By Jake O’Bannon, Columnist
It is hard to argue against a movie that wins four Oscars, including the award for best directing. Ang Lee’s “Life of Pi” did just that last weekend. And trust me, there will be no arguments about its brilliance coming from me.
I must be honest with you though. I tried to watch this film once before and did not make it half way through. I blame it on my not feeling well and the late hour.
However, I still have had a negative view of it for the past couple of months. That all changed this past week when I took a trip down to your friendly neighborhood Cinemark Tinseltown for a matinee solo movie.
The fact that I was sitting in a theatre by myself with 3D glasses on took me awhile to get over, but once I regained confidence in myself I was locked in for the next two hours. And if anything else, it’s the visual beauty of the film that will keep you interested. It honestly was the most visually beautiful film I have ever seen in theatres.

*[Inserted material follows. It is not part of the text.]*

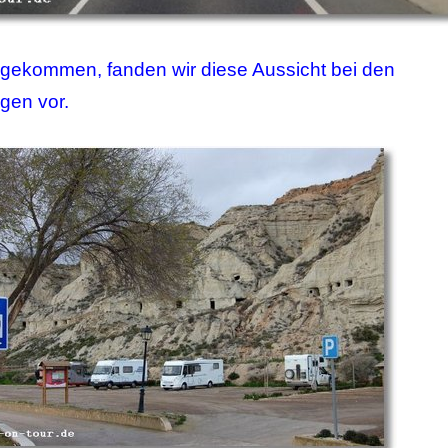
gekommen, fanden wir diese Aussicht bei den
en vor.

The story, based on the novel of the same name by Yann Martel, tells of Pi Patel, a young and curious boy from India who finds himself thrown into an adventure that changes his life forever.
If you have read my reviews in the past, you will know that I like to find spiritual themes in just about any movie. And usually I do that even if I know that it is not what the director fully intended. Sure, my thoughts are far-reaching at times, but the spiritual themes in “Life of Pi” are put right in front of you, and as far as I could see, leave you with one distinct feeling – a renewed faith in God.
The story of Pi’s adventure is told through Pi himself at an older age, as he is speaking with a man who had heard about him and wants to know if his story can really “make [the interviewer] believe in God.” Flashbacks show us how it really happened.
Circumstance leads Pi stranded at sea in a boat with a Bengal tiger. This is obviously a dire situation, but it sets up perfectly Pi’s belief that, “You cannot know the strength of your faith until its been tested…Doubt is useful.” Pi came from a safe, comfortable environment and his world was rocked when the boat he and his family were riding sank at sea. His faith was tested.
The relationship between Pi and the tiger (who’s name is Robert Parker) is one of mystery and beauty. What starts as a ferocious beast becomes a beacon of hope for Pi. At one point he says about Robert Parker, “My fear of him keeps me alert. Tending to his needs gives me purpose…I would have already been dead without him.” Are you beginning to catch part of the message here?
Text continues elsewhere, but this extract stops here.